Teria Padim realmente existido? Teria sido ele mesmo o menino nascido nas barrancas de Apuama, beijocado por meninas tão jovens? Meninas “cujos amores extremados eram apenas a parte genuína dos outros amores alugados nas madrugadas”, nas palavras do próprio Padim, o José, filho de dona Tereza e de Franco. Aliás, do padre Franco Otto. Padim, José, silhueta ou fragmento de delírio, essa voz literalmente perdida na escuridão protagoniza O coletor de sombras (Audichrome Editora, 288 págs., R$ 29), romance de estréia do médico patologista paulistano Roberto Falzoni. Evocando a arquetípica “caverna de Platão”, Falzoni engaiola seu personagem em uma gruta, “envolvido pelo completo escuro”, vendo a tocha cair da mão e afundar-se lentamente fazendo rodeios na correnteza do rio. E “as imagens vão surgindo”.

Os sete capítulos do livro são emoldurados por epígrafes de artistas cuja obra namora a noção de vazio, labirintos, espelhos, desertos, espaços e indefinição – como Manuel Bandeira, Jorge Luis Borges, Fernando Pessoa, Pablo Neruda, Mário Quintana e Astor Piazzola – por que não? A senha para o mergulho é a etnia indígena wamaritedewa, que “sonha acordada”. Como Padim, o menino que nasceu entre prostitutas. Ficamos sabendo que sua avó Jacira teve Tereza com Antonio Alferes, um calígrafo com vocação de geógrafo e geólogo – assim como Falzoni; que foi criado com Pimba, neto da negra Veluma; que se casou com Josana, cujo nome índio era Penhari, habituada a conversar com Hu, uma onça.
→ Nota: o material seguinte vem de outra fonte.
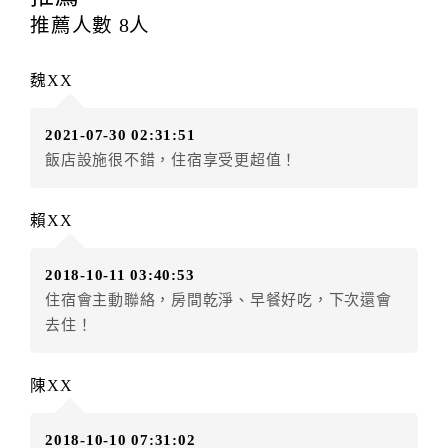
每筆訂單異動限定
乙
次，限原訂飯店，異動完成後不得
推薦人數
8
人
辦理取消退款。
訂單異動後，訂單費用總計大於原訂單費用總計時，訂
魏XX
房者應補足差額。（限原訂飯店）
訂單異動後，訂單費用總計小於原訂單費用總計時，訂
2021-07-30 02:31:51
房者不得要求退其差額。（限原訂飯店）
飯店設施很不錯，住宿享受更超值！
五、保留住宿權益(保留住房)
．訂房者因故辦理訂單異動，本飯店可接受
保留住宿金
賴XX
額3個月
限原訂飯店），異動完成後不得辦理取消退款。
（提出申辦日為保留起算日）
2018-10-11 03:40:53
．訂房者使用「保留住宿金額」時，請注意！為避免飯
住宿會主動聯絡，房間乾淨、早餐好吃，下次還會
店客滿，敬請及早計畫，如逾時未提出申辦，視同無條
去住！
件放棄訂單（住宿權益）。 （限原訂飯店使用）
．每筆訂單異動限定乙次，限原訂飯店，異動完成後不
得辦理取消退款。
陳XX
．訂單異動後，訂單費用總計大於原訂單費用總計時，
訂房者應補足差額。 限原訂飯店
2018-10-10 07:31:02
Como na saga da família Buendia, descrita por Gabriel García Márquez em Cem anos de solidão, a trama do livro, ou seja, o devaneio de Padim, vagueia por décadas, gerações e lugares diferentes e sem relação entre si. A amizade entre os jovens Franco, o futuro padre, e Dario, o tocador de violino, por exemplo, tem como cenário a Itália rural. A aldeia amazônica que viu nascer o romance de Jacira torna-se palco de lutas encarniçadas envolvendo militares e civis, brancos e não-brancos, fogo, sangue e poeira elevados ao céu. De quando em quando, sem qualquer aviso, seja por magia, seja pela confusão mental promovida pelo afogamento iminente, surge a figura de Guba, o ancião que aprisiona imagens com areia dentro de garrafas vendidas na escadaria da igreja. É como se Falzoni resgatasse o paradoxo borgiano do conto Ruínas circulares. Não seríamos todos nós sonhos ou sombras coletados pelo outro? E quem seria esse outro?